— И тут. Родина, чувства, деньги — к черту все. Я понял, ты это делаешь мне назло. Не хочешь прислуживаться, лгать.

— Не знаю, наверное. Не хочу. Не могу. Мне надо расплатиться за что-то… За тебя?

— Ладно, назло, — отец даже улыбнулся, глядя сквозь меня. Что он там видел? — А мне уже все равно, ты понял? Надоело мне это. Надоело быть за щитом. Хочу подышать напоследок. Хочу… боль почувствовать. Ты это поймешь потом. На.

Он снял с шеи амулет. Круглую такую бляшку позеленевшей темной меди на вытертом до блеска кожаном ремешке. А на ней слово выдавлено на неизвестном языке.

— На.

— Зачем?

— Ты знаешь, что это? Я рассказывал про дядь Якова?

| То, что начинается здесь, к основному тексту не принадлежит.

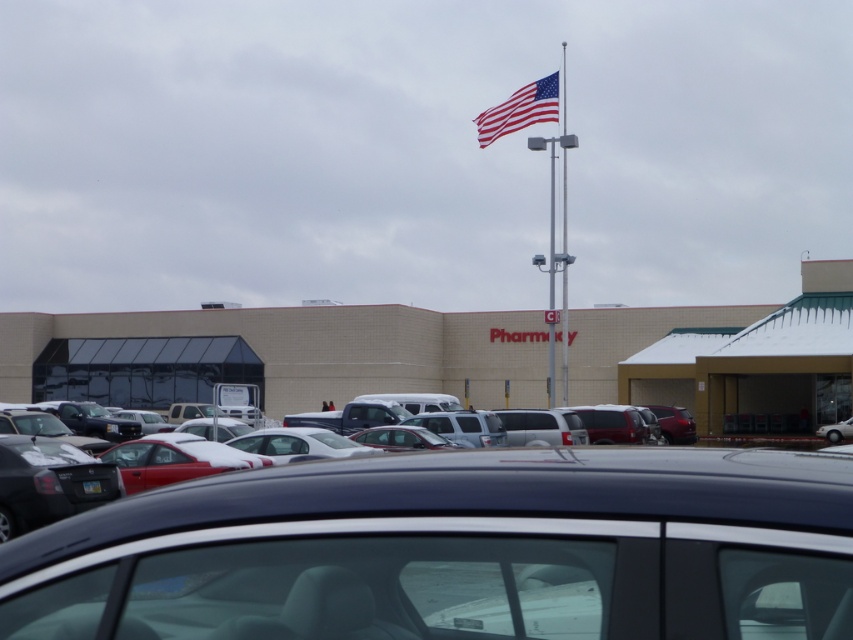 Question: Which of the following is the closest to the observer?

Choices:
 (A) (531, 108)
 (B) (132, 596)
 (C) (332, 365)
 (D) (566, 296)

Answer: (B)

Question: Does shiny black sedan at center lie behind metallic silver flag pole at upper center?

Choices:
 (A) no
 (B) yes

Answer: (A)

Question: Considering the real-world distances, which object is farthest from the metallic silver flag pole at upper center?

Choices:
 (A) american flag at upper center
 (B) beige brick building at center

Answer: (B)

Question: Does shiny black sedan at center have a lesser width compared to beige brick building at center?

Choices:
 (A) yes
 (B) no

Answer: (A)

Question: Which of the following is the farthest from the observer?

Choices:
 (A) (691, 516)
 (B) (566, 374)

Answer: (B)

Question: Does beige brick building at center have a larger size compared to american flag at upper center?

Choices:
 (A) yes
 (B) no

Answer: (B) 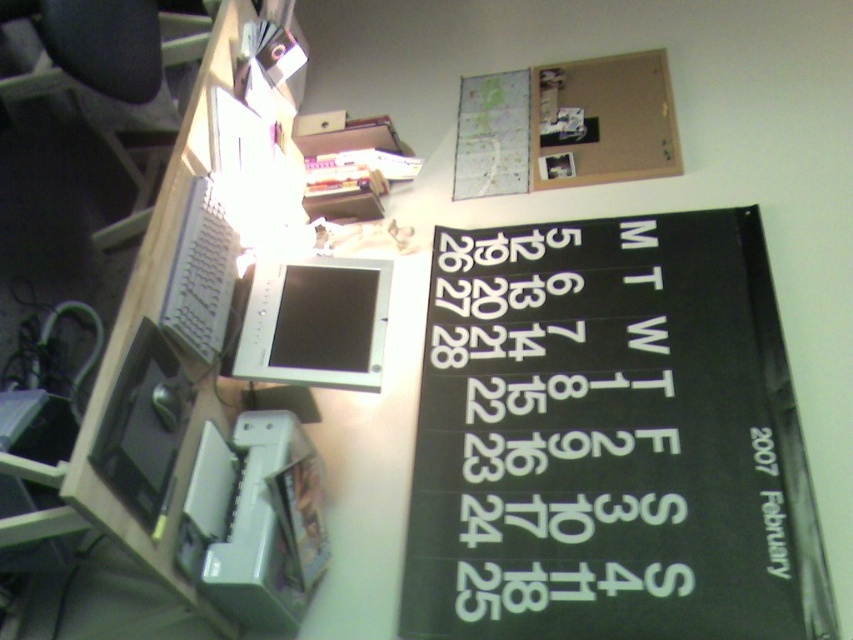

— Это которого в сороковом расстреляли?

— Да. Так вот, после гражданской он работал следователем в херсонской чека. Был у них тогда в Херсоне такой Фима Краб, знаменитый главарь банды. Дядь Яков называл его «король наглости». Под носом у Чеки банки брал. Один раз даже в милиции кассу обчистил. И ни хрена его поймать не могли. Всех берут, а он уходит. А потом вдруг сам явился, сдался и об одном только попросил дядь Якова — чтобы тот в наследство эту штуку на шее носил. Откуда эта штука, у кого она до Краба была, неизвестно. Ну и чего. Носил дядь Яков, на дело ходил, стреляли в него — хоть бы царапина. Он потом в Москве работал, в НКВД. Сейчас-то об этом помалкивают, а он еще тогда рассказывал, ничего не боялся. Самого Зиновьева сапогами бил. Потом начальником лагеря был, целый гарем там содержал. А тогда, знаешь, самих энкаведешников чистили будь здоров. При Ежове, потом при Берии. А дядю никто не трогает — талисман. Только тяжко ему было, наверное, пил, не просыхая. Потом отдал мне эту штуку. Ну вот — я фронт честно прошел, но тоже ни одной царапины. Так что бери.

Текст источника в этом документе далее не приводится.